2. Harga jual listrik panas bumi yang tidak dapat melampaui Biaya Pokok Penyediaan (BPP) listrik nasional dan/atau BPP listrik di wilayah setempat

3. Tidak mudahnya mencapai titik temu harga jual-beli antara pengembang panas bumi dengan pembelinya

4. Harga listrik panas bumi yang masih dikompetisikan dengan listrik dari energi fosil

5. Daya dukung lembaga keuangan yang masih relatif terbatas, dan

6. Perizinan berusaha yang tidak selalu didapatkan oleh pengembang.

Value-Creation Industri Panas Bumi

Pengembangan industri panas bumi tidak terbatas pada pembangkitan energi listrik saja. Pemanfaatan langsung (direct use) dari energi panas bumi yang dihasilkan telah banyak berkembang untuk mendukung pembudidayaan di sektor pertanian, perkebunan dan peternakan.

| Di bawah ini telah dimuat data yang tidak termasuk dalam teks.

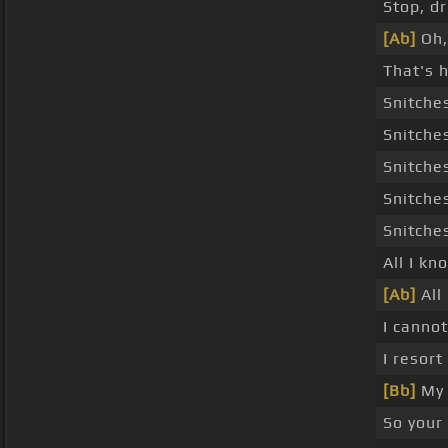
Stop, d
[Ab]
Oh
That's h
Snitche
Snitche
Snitche
Snitche
Snitche
All I kn
[Ab]
All 
I canno
I resort
[Bb]
My 
So your 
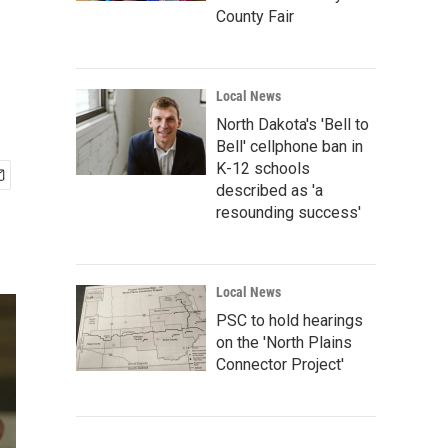
County Fair
Local News
North Dakota's 'Bell to
Bell' cellphone ban in
K-12 schools
described as 'a
resounding success'
Local News
PSC to hold hearings
on the 'North Plains
Connector Project'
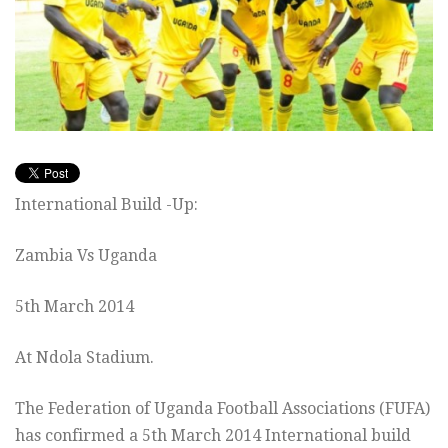
International Build -Up:
Zambia Vs Uganda
5th March 2014
At Ndola Stadium.
The Federation of Uganda Football Associations (FUFA)
has confirmed a 5th March 2014 International build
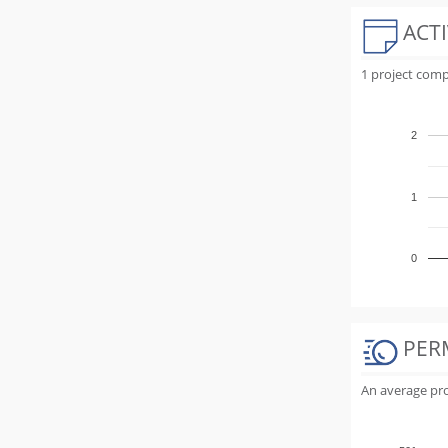
ACTI
1 project comp
2
1
0
PER
An average proj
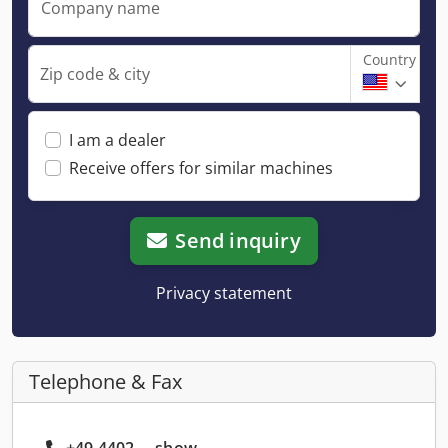
Company name
Country
Zip code & city
I am a dealer
Receive offers for similar machines
Send inquiry
Privacy statement
Telephone & Fax
+49 4402 ... show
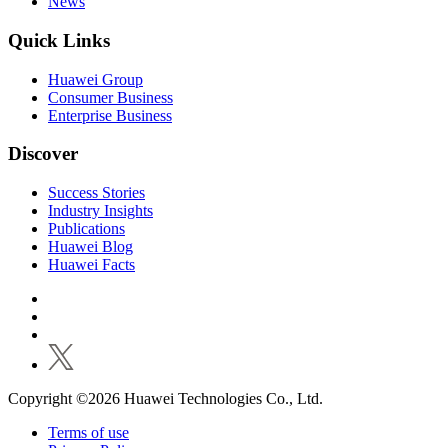
News
Quick Links
Huawei Group
Consumer Business
Enterprise Business
Discover
Success Stories
Industry Insights
Publications
Huawei Blog
Huawei Facts
Copyright ©2026 Huawei Technologies Co., Ltd.
Terms of use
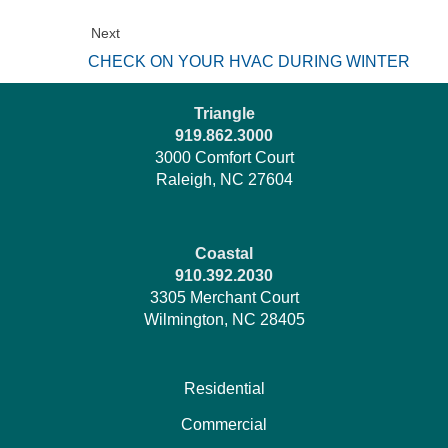
Next
CHECK ON YOUR HVAC DURING WINTER
Triangle
919.862.3000
3000 Comfort Court
Raleigh, NC 27604
Coastal
910.392.2030
3305 Merchant Court
Wilmington, NC 28405
Residential
Commercial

Implementasi value-creation lainnya adalah dengan mengekstrak, mengolah dan memanfaatkan secondary product dari produksi panas bumi. Di antaranya yang sudah banyak dijalankan di berbagai negara seperti Jepang, Islandia, Italia, Polandia, AS dan Selandia Baru adalah ekstraksi silika, produksi green methanol dan green hydrogen.

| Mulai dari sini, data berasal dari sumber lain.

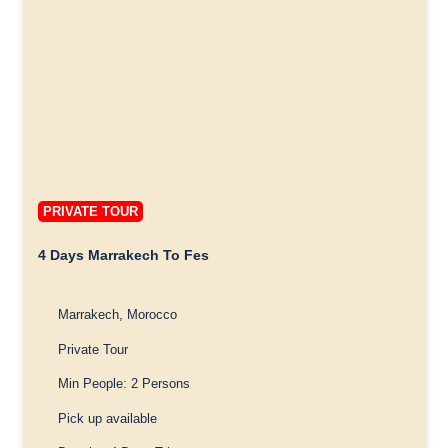
PRIVATE TOUR
4 Days Marrakech To Fes
Marrakech, Morocco
Private Tour
Min People: 2 Persons
Pick up available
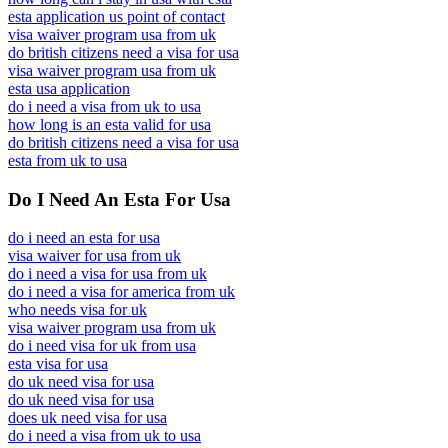
esta application us point of contact
visa waiver program usa from uk
do british citizens need a visa for usa
visa waiver program usa from uk
esta usa application
do i need a visa from uk to usa
how long is an esta valid for usa
do british citizens need a visa for usa
esta from uk to usa
Do I Need An Esta For Usa
do i need an esta for usa
visa waiver for usa from uk
do i need a visa for usa from uk
do i need a visa for america from uk
who needs visa for uk
visa waiver program usa from uk
do i need visa for uk from usa
esta visa for usa
do uk need visa for usa
do uk need visa for usa
does uk need visa for usa
do i need a visa from uk to usa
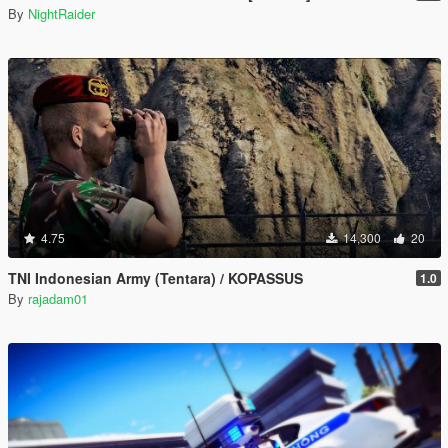
By
NightRaider
4.75
14,300
20
TNI Indonesian Army (Tentara) / KOPASSUS
1.0
By
rajadam01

Silika adalah bahan baku untuk berbagai industri kimia, green methanol dan green hydrogen dapat dimanfaatkan untuk menghasilkan energi dan bahan bakar.

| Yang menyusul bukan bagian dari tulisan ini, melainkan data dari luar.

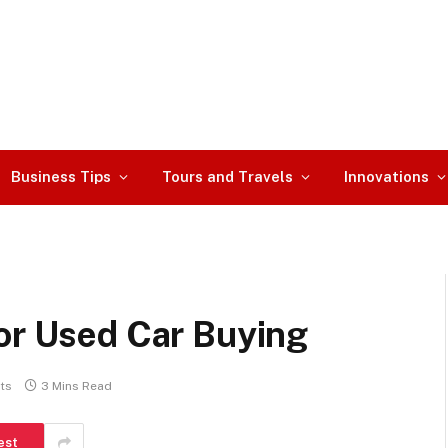
Business Tips
Tours and Travels
Innovations
for Used Car Buying
ts
3 Mins Read
est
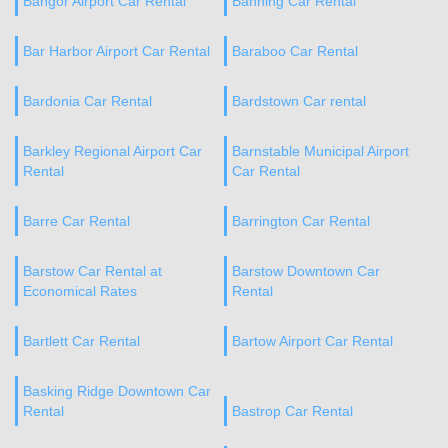
Bangor Airport Car Rental
Banning Car Rental
Bar Harbor Airport Car Rental
Baraboo Car Rental
Bardonia Car Rental
Bardstown Car rental
Barkley Regional Airport Car
Barnstable Municipal Airport
Rental
Car Rental
Barre Car Rental
Barrington Car Rental
Barstow Car Rental at
Barstow Downtown Car
Economical Rates
Rental
Bartlett Car Rental
Bartow Airport Car Rental
Basking Ridge Downtown Car
Rental
Bastrop Car Rental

Di Indonesia, implementasi value creation pada industri panas bumi, oleh Pertamina Geothermal Energy (PGE) salah satunya, pada dasarnya telah berjalan di sejumlah wilayah. Uap dari lapangan panas bumi Lahendong dan Kamojang dimanfaatkan secara langsung untuk kegiatan perkebunan dan budidaya dengan target produksi 100 kg/hari.

Beberapa upaya lain yang tengah dilakukan PGE diantaranya adalah pilot project untuk green hydrogen di lapangan Lahendong, studi ekstraksi silika untuk mendapatkan penilaian pra-kelayakan potensi ekstraksi di Hululais dan pre-study green methanol untuk potensi perluasan jalur hidrogen hijau di proyek Ulubelu.

Penerapan value-creation pemanfaatan energi panas bumi pada skala yang sudah layak secara ekonomi dan komersial pada dasarnya nantinya tidak hanya akan membantu pencapaian target NZE. Lebih dari itu, secondary product dari panas bumi berpotensi memberikan dampak positif bagi perekonomian negara.

Produk yang dihasilkan dalam hal ini nantinya tidak hanya dapat dipasarkan untuk kebutuhan di dalam negeri tetapi juga untuk memenuhi permintaan global yang diproyeksi terus meningkat. Untuk hydrogen misalnya, berdasarkan informasi yang dihimpun, permintaan hydrogen global diproyeksi meningkat sekitar 4,3% selama kurun waktu 2020 – 2030.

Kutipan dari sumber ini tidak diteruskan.